The pattern of protein expression of key lipogenic genes seen in human NASH can be reproduced by silencing miR-122 in cell culture. These data are in line with and further extend previously published observations in mice.6, 20 The mRNA expression of FAS, SREBP-1c, HMG-CoA reductase, and SREBP-2 increased initially after silencing miR-122 and then declined. It is possible that miR-122 degrades the mRNA of its target genes and the initial increase in mRNA levels reflected silencing of this effect. Conversely, the decrease in mRNA levels of these genes after overexpression may reflect increased mRNA degradation by miR-122. FAS, HMG-CoA reductase, SREBP-1c, and SREBP-2 protein levels increased over a similar time course and peaked at 48 hours after miR-122 silencing. Although precursor SREBP1c and SREBP2 protein levels did not change significantly after miR-122 silencing, the mature forms showed a significant increase by 48 hours posttransfection, suggesting a possible role of miR-122 in the posttranslational regulation of SREBP maturation. Also, the progressive increase in protein levels of its targets after silencing miR-122 suggests the possibility that this was due to de-repression of the inhibitory effects of miR-122 on protein translation. These possibilities now need to be explored in future studies designed to clarify the mechanisms by which miR-122 regulates its targets.
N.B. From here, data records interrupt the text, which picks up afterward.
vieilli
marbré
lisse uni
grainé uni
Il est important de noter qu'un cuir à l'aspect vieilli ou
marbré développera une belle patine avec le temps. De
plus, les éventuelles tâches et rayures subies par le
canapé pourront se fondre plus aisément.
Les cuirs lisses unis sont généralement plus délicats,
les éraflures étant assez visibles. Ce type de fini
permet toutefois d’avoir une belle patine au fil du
The pattern of miRNA expression could be affected by the development of cirrhosis. This possibility was minimized by excluding those with bridging fibrosis or cirrhosis from this study. The focus of this study was to determine, in the background of the metabolic syndrome, whether NASH was associated with altered hepatic miRNA expression. Therefore, only subjects with the metabolic syndrome with either a normal liver (defined by enzymes, ultrasound, and liver biopsy) or NASH were studied. Consequently, these data do not provide any information on hepatic miRNA expression in lean normal individuals without the metabolic syndrome or those with isolated hepatic steatosis.

In summary, NASH is associated with changes in the hepatic expression of miRNAs. The potential consequences of these changes can affect insulin signaling, lipid metabolism, cellular responses to stress and apoptosis, inflammation, and response to tissue injury. Silencing miR-122 in vitro reproduced a pattern of key hepatic lipogenic gene mRNA and protein expression that is similar to that seen in human NASH. The mechanisms by which miR-122 affects lipid homeostasis need to be defined further. It is hoped that these data will lead to specific hypothesis-generated studies, which will define the role of miRNAs in the genesis of fatty liver and progression to steatohepatitis and further add to the knowledge regarding the pathogenesis of this condition.